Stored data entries
================================

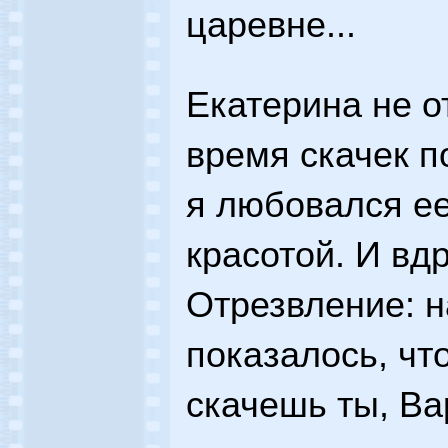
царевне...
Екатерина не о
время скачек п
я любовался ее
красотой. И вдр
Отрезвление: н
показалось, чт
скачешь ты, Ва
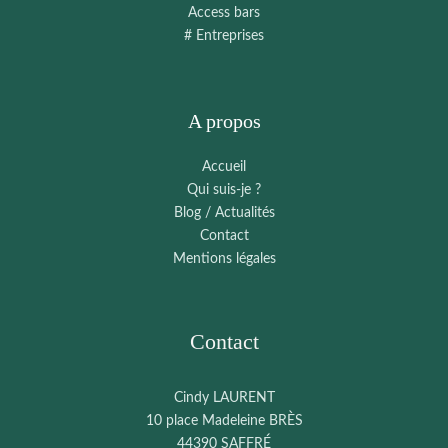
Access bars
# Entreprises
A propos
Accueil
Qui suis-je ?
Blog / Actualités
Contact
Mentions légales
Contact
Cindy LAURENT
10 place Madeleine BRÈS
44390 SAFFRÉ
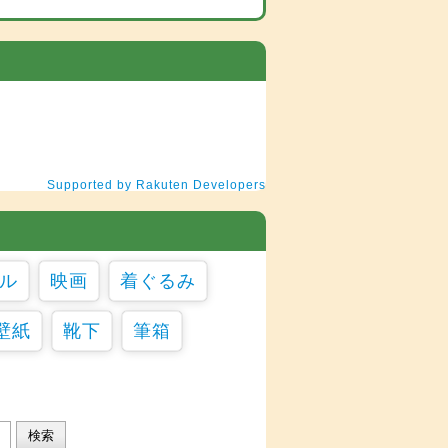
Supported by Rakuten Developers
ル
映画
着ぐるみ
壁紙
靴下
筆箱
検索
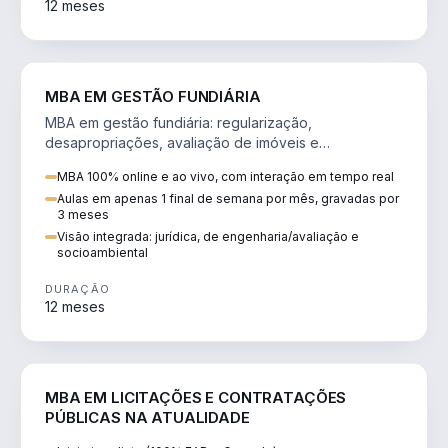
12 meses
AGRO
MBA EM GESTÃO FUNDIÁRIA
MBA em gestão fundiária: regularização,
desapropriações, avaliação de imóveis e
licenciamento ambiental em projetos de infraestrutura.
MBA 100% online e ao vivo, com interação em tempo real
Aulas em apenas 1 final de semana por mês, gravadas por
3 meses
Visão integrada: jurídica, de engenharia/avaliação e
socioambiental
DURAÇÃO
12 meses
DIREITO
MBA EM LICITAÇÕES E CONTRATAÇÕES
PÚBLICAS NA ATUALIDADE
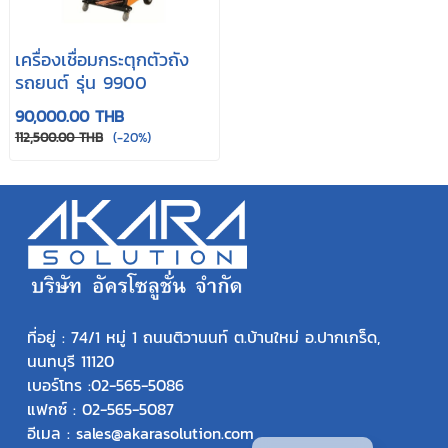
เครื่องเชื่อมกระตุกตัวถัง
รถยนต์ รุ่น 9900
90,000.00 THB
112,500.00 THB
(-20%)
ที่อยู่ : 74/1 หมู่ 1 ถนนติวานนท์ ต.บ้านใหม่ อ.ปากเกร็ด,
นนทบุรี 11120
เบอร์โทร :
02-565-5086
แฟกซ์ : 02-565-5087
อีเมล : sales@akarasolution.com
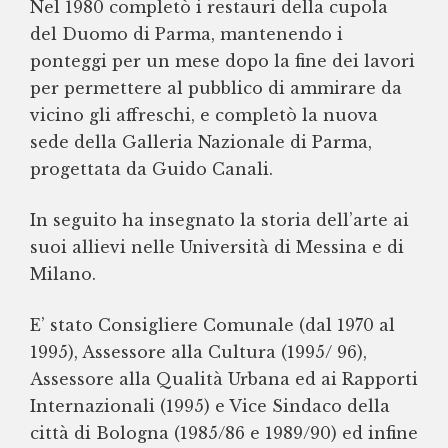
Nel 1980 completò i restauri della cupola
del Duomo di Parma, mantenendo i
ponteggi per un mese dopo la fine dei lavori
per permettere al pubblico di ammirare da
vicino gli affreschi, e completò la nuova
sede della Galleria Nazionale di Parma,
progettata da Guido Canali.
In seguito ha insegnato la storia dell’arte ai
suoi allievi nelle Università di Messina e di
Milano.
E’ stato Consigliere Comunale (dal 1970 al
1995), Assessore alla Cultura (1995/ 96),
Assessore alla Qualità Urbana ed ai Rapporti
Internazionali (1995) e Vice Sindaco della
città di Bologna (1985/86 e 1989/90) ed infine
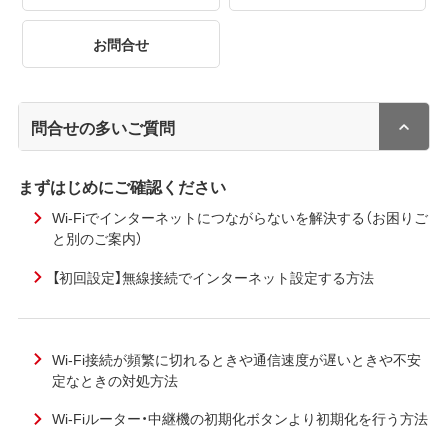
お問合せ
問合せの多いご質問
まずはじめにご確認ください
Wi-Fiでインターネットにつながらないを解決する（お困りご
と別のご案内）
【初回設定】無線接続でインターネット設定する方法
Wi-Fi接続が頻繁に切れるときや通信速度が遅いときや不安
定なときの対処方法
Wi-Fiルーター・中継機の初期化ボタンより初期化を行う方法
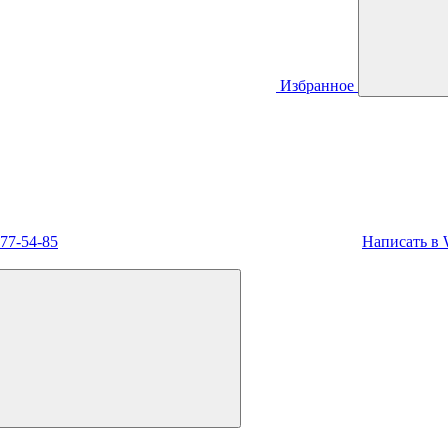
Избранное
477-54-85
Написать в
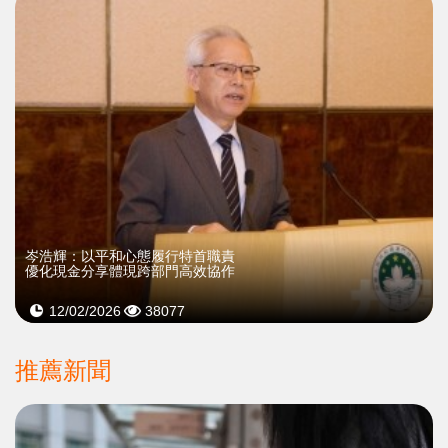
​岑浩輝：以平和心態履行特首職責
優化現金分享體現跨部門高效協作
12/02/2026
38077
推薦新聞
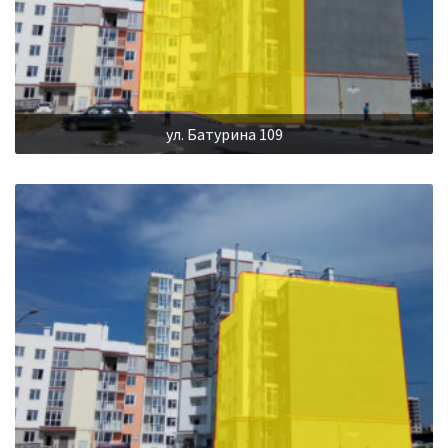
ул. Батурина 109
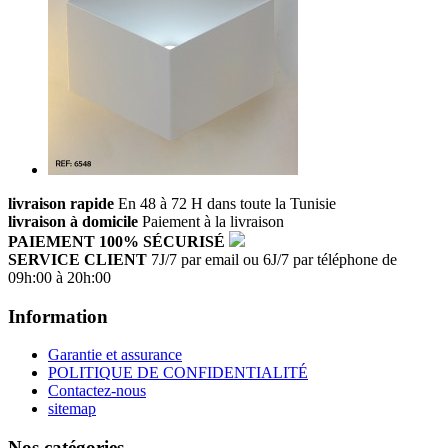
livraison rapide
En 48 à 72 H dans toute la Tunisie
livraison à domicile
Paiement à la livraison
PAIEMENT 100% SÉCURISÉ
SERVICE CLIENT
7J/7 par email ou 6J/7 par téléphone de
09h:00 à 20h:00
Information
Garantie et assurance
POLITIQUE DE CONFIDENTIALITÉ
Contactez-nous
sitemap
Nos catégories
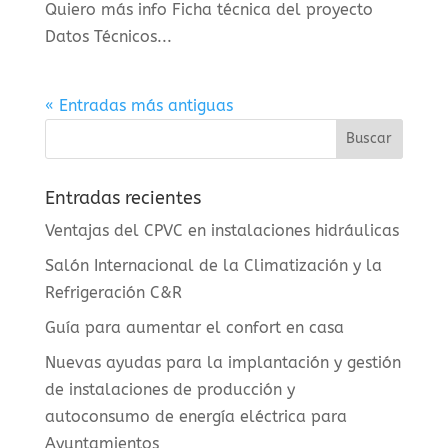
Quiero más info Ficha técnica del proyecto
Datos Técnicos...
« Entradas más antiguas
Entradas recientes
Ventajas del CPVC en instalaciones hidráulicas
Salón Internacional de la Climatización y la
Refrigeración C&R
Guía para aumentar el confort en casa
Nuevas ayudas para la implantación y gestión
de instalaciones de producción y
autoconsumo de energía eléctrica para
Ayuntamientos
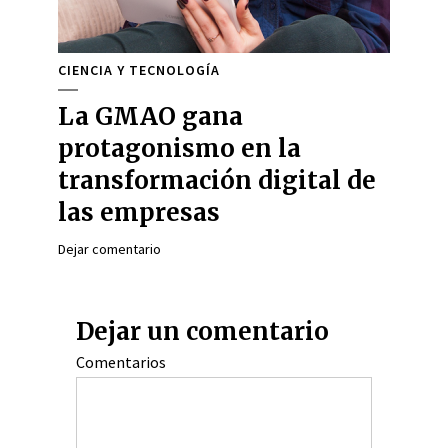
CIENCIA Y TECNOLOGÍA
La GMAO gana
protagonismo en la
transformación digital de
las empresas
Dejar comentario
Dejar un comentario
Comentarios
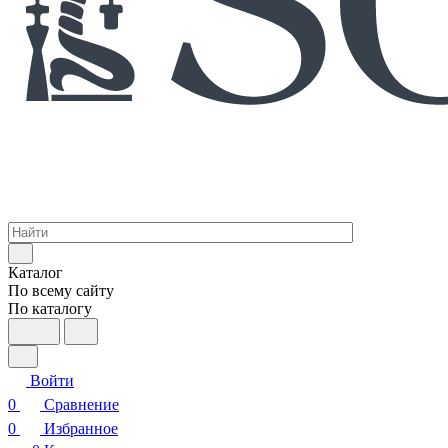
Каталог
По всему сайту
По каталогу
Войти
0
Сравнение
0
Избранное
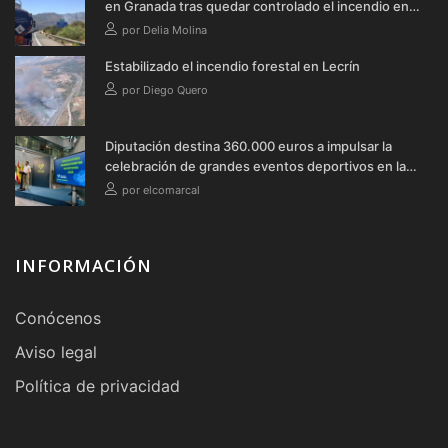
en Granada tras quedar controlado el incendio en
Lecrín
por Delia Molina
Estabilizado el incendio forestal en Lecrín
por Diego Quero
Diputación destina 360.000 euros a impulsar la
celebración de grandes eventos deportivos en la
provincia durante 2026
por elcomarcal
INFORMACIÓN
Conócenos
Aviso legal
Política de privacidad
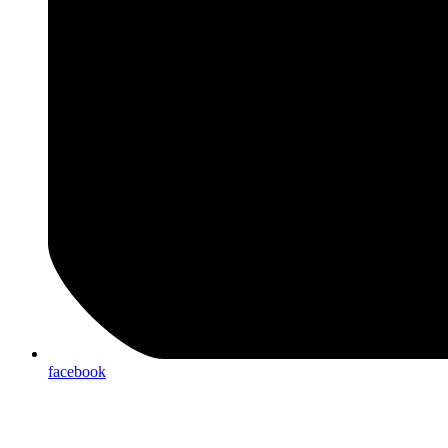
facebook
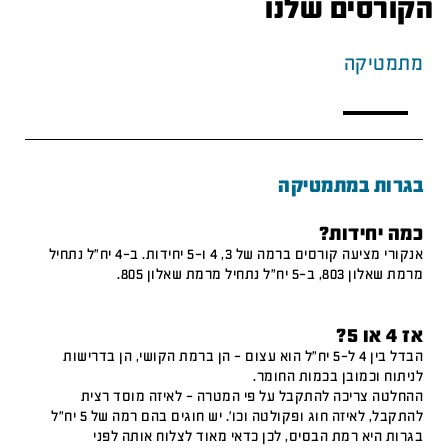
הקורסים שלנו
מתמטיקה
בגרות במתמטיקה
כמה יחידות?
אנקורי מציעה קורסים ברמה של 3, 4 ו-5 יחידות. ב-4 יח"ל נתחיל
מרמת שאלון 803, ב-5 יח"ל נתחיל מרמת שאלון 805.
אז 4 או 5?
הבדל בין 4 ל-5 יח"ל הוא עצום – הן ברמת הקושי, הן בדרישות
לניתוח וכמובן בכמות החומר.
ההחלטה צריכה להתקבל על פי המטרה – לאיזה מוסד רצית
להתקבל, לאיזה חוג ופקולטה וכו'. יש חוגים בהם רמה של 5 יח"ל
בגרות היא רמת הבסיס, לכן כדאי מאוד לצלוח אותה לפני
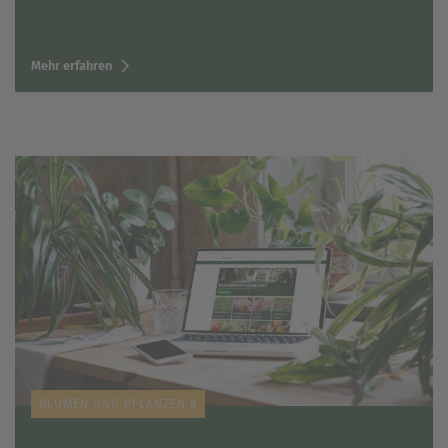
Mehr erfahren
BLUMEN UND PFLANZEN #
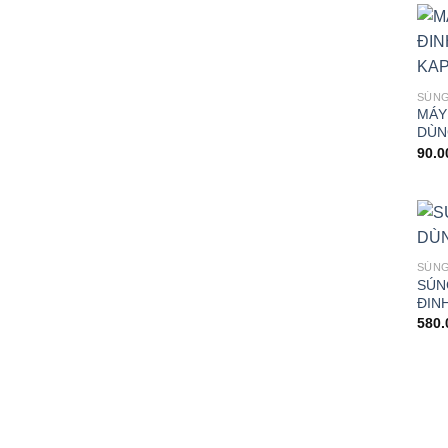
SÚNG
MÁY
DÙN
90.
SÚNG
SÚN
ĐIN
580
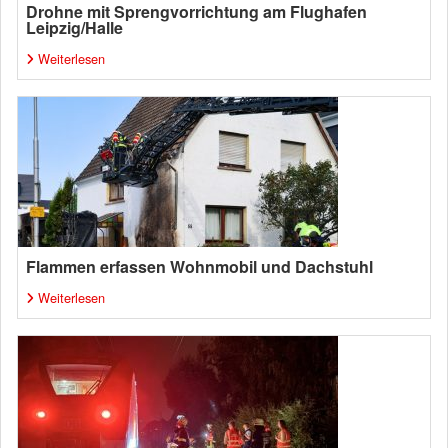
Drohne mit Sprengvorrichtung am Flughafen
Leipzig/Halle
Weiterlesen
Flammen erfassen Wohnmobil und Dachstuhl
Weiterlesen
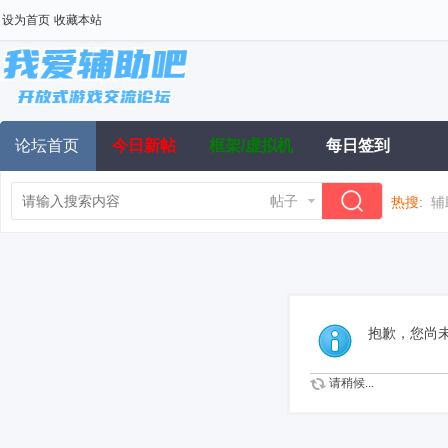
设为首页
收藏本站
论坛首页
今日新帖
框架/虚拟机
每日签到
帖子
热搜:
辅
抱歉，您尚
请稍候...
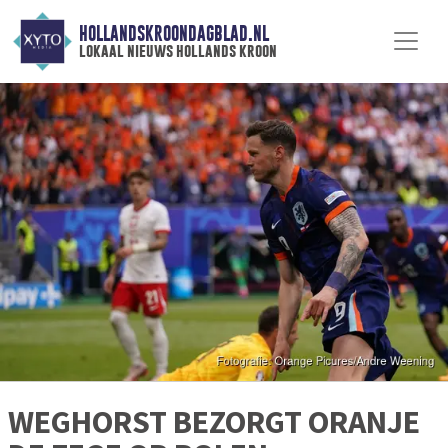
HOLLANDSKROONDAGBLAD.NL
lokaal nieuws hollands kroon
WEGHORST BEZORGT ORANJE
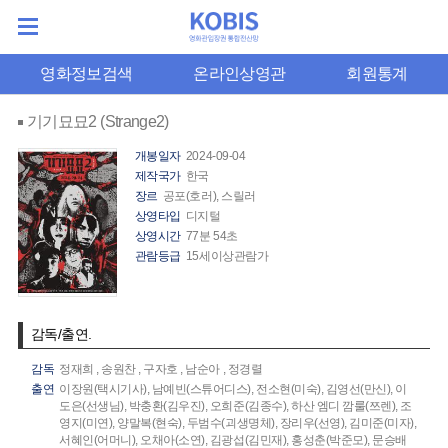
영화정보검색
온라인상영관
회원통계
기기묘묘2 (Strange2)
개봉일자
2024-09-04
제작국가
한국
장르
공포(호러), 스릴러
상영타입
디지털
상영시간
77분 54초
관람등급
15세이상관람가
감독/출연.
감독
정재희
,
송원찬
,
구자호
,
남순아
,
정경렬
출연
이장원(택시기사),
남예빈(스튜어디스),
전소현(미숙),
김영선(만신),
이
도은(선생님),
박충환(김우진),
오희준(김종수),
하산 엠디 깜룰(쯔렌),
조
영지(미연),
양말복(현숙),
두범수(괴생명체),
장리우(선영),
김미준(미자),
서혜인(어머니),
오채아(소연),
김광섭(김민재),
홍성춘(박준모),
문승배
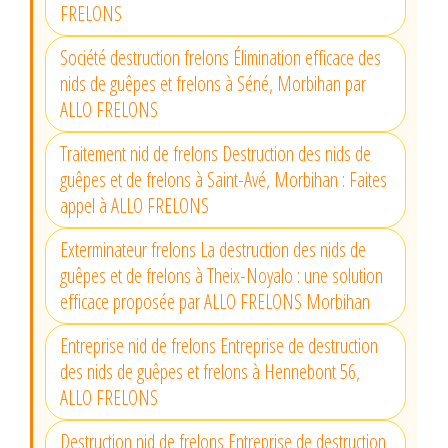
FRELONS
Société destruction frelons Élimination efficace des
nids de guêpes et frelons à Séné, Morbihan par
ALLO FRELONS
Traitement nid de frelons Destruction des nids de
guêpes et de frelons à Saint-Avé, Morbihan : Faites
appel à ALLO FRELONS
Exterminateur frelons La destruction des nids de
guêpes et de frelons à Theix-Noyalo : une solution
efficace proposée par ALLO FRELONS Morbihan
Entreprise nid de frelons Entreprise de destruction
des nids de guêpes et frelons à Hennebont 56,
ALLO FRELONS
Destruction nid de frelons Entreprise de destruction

================================

What needs to be done » Starting at the line above that contains "las empresas", transcribe every line exactly through the line that contains "להתקבל, לאיזה חוג", including that last one, and skip the pictures.

Answer to this exercise »
las empresas
Dejar comentario
Dejar un comentario
Comentarios
Каталог
По всему сайту
По каталогу
Войти
0
Сравнение
0
Избранное
en Granada tras quedar controlado el incendio en
Lecrín
por Delia Molina
Estabilizado el incendio forestal en Lecrín
por Diego Quero
Diputación destina 360.000 euros a impulsar la
celebración de grandes eventos deportivos en la
provincia durante 2026
por elcomarcal
INFORMACIÓN
Conócenos
Aviso legal
Política de privacidad
facebook
הקורסים שלנו
מתמטיקה
בגרות במתמטיקה
כמה יחידות?
אנקורי מציעה קורסים ברמה של 3, 4 ו-5 יחידות. ב-4 יח"ל נתחיל
מרמת שאלון 803, ב-5 יח"ל נתחיל מרמת שאלון 805.
אז 4 או 5?
הבדל בין 4 ל-5 יח"ל הוא עצום – הן ברמת הקושי, הן בדרישות
לניתוח וכמובן בכמות החומר.
ההחלטה צריכה להתקבל על פי המטרה – לאיזה מוסד רצית
להתקבל, לאיזה חוג ופקולטה וכו'. יש חוגים בהם רמה של 5 יח"ל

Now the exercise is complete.